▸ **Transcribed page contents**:

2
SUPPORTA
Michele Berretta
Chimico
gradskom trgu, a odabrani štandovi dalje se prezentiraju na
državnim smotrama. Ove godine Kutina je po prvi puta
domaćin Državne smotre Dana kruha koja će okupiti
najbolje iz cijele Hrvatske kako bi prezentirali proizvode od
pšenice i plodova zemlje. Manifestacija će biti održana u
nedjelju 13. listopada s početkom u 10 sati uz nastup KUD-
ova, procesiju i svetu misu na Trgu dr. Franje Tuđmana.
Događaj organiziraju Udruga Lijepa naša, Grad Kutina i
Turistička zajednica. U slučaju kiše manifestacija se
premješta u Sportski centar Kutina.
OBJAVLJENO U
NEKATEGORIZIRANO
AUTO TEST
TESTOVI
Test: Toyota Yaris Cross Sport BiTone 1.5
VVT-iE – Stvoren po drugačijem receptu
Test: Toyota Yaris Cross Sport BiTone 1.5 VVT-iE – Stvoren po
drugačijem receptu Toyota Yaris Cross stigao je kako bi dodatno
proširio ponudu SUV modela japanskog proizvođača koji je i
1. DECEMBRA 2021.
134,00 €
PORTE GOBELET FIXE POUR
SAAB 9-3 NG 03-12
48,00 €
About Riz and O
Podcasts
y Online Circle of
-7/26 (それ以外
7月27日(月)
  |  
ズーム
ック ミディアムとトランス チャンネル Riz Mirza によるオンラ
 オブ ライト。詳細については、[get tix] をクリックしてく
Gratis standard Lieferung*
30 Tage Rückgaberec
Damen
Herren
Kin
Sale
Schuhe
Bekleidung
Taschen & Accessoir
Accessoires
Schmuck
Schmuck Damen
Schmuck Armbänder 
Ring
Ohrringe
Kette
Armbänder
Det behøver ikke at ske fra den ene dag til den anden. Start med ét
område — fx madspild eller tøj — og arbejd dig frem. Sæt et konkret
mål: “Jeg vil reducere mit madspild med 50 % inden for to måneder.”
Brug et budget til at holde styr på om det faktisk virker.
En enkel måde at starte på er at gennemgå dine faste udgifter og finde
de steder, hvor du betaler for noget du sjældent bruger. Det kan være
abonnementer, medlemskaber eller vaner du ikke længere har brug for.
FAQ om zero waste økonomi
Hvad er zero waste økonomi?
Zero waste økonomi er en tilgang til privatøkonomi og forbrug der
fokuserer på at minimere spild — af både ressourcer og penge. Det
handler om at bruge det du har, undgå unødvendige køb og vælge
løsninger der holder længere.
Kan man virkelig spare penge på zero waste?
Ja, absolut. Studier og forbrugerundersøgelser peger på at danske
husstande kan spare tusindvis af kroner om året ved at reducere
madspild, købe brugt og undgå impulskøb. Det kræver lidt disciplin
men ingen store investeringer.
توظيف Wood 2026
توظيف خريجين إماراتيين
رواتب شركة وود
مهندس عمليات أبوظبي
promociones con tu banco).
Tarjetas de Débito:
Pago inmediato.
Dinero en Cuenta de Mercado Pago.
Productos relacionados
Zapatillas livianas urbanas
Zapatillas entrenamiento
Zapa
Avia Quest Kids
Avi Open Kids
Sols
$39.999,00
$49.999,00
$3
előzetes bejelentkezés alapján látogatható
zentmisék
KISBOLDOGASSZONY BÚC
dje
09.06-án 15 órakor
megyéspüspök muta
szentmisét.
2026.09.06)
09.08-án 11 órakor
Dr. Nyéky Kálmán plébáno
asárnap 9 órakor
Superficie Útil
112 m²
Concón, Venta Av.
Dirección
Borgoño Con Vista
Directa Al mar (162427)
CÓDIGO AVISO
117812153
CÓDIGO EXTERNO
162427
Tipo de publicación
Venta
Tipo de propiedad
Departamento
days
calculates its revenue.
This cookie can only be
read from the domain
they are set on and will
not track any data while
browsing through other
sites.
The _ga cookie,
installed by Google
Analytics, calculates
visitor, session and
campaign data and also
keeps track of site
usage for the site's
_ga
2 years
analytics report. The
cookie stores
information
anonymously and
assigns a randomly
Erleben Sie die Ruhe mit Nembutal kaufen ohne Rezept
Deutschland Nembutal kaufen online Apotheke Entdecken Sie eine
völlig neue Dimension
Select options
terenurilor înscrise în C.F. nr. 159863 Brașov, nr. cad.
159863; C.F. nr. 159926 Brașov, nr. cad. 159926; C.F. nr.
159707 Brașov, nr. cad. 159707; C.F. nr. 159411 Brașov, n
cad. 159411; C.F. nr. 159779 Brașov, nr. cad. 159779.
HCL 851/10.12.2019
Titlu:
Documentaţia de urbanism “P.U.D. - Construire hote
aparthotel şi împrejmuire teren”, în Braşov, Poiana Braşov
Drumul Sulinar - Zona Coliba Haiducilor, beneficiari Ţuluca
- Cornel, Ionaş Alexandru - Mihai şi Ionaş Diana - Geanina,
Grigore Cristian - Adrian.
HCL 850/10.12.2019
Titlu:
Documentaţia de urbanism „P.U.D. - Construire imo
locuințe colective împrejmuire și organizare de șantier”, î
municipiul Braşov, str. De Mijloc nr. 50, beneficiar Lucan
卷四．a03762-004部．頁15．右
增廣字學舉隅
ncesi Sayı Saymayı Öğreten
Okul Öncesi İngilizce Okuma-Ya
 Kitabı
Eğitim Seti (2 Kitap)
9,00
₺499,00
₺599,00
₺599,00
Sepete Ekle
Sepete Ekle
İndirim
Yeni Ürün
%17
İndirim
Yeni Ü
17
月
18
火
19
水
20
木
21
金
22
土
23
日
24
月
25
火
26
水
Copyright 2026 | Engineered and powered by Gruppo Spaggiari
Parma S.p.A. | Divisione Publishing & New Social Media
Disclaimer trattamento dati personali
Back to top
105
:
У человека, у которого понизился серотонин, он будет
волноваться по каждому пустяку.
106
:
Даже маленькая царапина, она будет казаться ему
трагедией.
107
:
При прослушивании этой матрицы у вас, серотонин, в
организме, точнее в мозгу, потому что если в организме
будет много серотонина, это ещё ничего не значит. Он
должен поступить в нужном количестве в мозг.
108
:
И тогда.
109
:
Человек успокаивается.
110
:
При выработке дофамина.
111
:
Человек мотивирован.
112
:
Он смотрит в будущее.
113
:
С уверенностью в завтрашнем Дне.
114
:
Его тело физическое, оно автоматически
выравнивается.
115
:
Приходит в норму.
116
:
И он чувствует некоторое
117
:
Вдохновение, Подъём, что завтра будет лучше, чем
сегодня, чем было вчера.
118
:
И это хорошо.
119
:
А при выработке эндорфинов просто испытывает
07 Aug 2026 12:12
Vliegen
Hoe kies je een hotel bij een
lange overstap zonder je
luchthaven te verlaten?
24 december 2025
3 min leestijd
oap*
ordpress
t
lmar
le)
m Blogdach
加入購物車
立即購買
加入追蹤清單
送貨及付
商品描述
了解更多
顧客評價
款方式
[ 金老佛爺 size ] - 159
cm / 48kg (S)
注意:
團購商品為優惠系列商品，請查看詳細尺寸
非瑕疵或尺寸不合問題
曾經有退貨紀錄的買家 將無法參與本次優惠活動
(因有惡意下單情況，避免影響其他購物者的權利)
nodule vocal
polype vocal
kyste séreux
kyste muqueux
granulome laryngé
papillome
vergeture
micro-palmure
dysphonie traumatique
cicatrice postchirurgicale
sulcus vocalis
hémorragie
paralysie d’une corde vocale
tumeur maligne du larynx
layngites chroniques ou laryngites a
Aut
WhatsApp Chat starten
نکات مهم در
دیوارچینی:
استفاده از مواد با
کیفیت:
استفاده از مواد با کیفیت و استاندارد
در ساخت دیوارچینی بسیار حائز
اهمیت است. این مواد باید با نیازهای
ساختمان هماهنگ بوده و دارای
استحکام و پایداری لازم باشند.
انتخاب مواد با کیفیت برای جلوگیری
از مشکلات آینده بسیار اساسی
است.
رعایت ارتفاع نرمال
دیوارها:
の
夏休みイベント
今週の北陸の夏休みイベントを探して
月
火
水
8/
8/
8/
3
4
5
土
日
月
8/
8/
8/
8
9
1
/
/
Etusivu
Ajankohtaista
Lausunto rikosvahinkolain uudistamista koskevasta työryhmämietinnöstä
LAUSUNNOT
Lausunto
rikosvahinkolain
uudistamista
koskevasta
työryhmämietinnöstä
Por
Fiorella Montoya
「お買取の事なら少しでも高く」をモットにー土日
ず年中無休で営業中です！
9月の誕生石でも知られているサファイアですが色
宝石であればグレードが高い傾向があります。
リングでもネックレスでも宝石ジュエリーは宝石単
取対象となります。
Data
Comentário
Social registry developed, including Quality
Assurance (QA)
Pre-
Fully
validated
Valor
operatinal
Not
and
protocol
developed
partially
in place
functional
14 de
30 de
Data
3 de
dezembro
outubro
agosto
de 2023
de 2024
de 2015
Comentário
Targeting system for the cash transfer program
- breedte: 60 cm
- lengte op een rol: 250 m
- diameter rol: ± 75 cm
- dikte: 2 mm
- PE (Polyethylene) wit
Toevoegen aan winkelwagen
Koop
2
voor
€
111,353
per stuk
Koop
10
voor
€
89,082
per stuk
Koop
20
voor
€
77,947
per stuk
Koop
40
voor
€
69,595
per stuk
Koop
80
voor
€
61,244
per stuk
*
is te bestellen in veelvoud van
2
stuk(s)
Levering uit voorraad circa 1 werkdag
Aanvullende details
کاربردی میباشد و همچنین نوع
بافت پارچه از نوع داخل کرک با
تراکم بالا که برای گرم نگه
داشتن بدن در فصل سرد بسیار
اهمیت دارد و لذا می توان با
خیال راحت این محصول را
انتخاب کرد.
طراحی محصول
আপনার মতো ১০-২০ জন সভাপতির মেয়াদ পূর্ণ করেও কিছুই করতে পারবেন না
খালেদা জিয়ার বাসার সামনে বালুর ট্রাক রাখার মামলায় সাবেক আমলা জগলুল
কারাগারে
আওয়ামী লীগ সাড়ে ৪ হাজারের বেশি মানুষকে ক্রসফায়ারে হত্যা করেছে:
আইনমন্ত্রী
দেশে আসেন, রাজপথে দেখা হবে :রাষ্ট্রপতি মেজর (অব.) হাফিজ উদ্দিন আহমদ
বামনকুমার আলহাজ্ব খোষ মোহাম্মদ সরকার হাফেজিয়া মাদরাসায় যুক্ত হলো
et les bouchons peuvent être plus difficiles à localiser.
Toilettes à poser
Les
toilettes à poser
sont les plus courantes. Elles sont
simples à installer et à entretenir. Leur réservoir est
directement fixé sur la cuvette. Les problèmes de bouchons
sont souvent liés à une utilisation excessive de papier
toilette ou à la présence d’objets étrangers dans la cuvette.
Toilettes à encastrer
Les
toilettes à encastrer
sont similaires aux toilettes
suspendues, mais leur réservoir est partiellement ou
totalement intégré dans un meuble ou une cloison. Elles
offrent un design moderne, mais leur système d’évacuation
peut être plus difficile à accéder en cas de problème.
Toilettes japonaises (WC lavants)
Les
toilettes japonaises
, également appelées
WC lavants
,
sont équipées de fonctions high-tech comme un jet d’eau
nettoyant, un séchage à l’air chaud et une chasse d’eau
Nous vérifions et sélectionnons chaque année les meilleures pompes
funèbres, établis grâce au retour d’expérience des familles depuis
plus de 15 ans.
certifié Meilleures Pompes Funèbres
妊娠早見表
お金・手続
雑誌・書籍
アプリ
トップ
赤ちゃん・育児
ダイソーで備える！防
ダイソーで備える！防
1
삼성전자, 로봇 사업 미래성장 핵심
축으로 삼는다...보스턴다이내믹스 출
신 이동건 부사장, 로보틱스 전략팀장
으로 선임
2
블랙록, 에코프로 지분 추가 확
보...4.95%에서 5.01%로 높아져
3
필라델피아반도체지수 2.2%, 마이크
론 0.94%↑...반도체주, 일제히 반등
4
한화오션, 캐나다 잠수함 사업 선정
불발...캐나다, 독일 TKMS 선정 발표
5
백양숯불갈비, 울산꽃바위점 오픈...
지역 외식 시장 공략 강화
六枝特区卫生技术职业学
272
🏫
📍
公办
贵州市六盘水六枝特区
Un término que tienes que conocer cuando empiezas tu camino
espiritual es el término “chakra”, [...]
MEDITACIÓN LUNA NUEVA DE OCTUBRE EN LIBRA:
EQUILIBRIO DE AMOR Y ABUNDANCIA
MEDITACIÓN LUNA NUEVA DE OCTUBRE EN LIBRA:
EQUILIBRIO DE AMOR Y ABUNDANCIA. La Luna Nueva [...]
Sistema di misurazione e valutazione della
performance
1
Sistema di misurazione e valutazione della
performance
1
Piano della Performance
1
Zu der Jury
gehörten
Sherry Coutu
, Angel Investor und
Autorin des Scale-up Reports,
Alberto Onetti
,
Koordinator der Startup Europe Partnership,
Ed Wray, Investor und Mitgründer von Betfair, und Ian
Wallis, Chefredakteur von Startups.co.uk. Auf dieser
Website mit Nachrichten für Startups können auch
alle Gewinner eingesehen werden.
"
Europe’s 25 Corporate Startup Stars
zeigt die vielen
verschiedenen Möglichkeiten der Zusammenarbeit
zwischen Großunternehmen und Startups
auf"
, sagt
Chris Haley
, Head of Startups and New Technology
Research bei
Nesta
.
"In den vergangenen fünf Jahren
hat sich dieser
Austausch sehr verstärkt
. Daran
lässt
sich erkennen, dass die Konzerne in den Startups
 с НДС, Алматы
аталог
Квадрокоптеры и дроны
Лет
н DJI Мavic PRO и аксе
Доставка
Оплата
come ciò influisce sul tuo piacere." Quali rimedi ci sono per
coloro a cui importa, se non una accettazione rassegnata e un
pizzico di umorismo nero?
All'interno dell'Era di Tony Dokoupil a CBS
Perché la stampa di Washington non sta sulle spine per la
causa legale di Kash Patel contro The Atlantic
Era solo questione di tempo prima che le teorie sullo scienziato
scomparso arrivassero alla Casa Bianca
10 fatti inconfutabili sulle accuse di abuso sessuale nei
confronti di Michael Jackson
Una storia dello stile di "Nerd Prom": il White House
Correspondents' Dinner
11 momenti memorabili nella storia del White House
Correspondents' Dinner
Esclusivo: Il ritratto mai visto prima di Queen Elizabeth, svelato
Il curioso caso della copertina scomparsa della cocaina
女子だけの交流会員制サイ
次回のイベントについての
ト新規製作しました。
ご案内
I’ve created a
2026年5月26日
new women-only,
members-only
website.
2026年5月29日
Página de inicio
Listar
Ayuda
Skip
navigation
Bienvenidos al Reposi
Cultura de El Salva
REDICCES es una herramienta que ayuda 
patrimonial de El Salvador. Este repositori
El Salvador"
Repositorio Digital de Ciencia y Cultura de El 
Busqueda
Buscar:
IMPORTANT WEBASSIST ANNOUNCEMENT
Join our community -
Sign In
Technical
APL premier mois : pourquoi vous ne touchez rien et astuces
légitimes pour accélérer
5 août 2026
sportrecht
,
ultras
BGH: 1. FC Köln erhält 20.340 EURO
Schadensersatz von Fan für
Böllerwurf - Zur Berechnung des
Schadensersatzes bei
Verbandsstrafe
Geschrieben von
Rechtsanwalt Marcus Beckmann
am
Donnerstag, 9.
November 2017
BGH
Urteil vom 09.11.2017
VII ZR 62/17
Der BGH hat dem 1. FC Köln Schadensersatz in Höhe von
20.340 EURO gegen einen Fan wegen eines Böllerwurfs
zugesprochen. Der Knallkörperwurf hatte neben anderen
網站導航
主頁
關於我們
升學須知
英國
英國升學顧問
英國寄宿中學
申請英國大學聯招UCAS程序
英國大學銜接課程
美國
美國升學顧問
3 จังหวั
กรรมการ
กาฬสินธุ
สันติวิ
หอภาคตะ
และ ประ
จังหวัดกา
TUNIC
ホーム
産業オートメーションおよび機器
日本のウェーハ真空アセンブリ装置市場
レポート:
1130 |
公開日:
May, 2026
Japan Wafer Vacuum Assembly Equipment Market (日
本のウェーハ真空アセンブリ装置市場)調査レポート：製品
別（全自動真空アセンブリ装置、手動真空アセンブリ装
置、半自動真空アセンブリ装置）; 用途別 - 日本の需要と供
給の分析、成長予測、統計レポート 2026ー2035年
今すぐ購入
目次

▸ **What the exercise asks**:
The lines to return are those with the string "penge" in them; copy each from the entries above.

▸ **Solution to the exercise**:
fokuserer på at minimere spild — af både ressourcer og penge. Det
Kan man virkelig spare penge på zero waste?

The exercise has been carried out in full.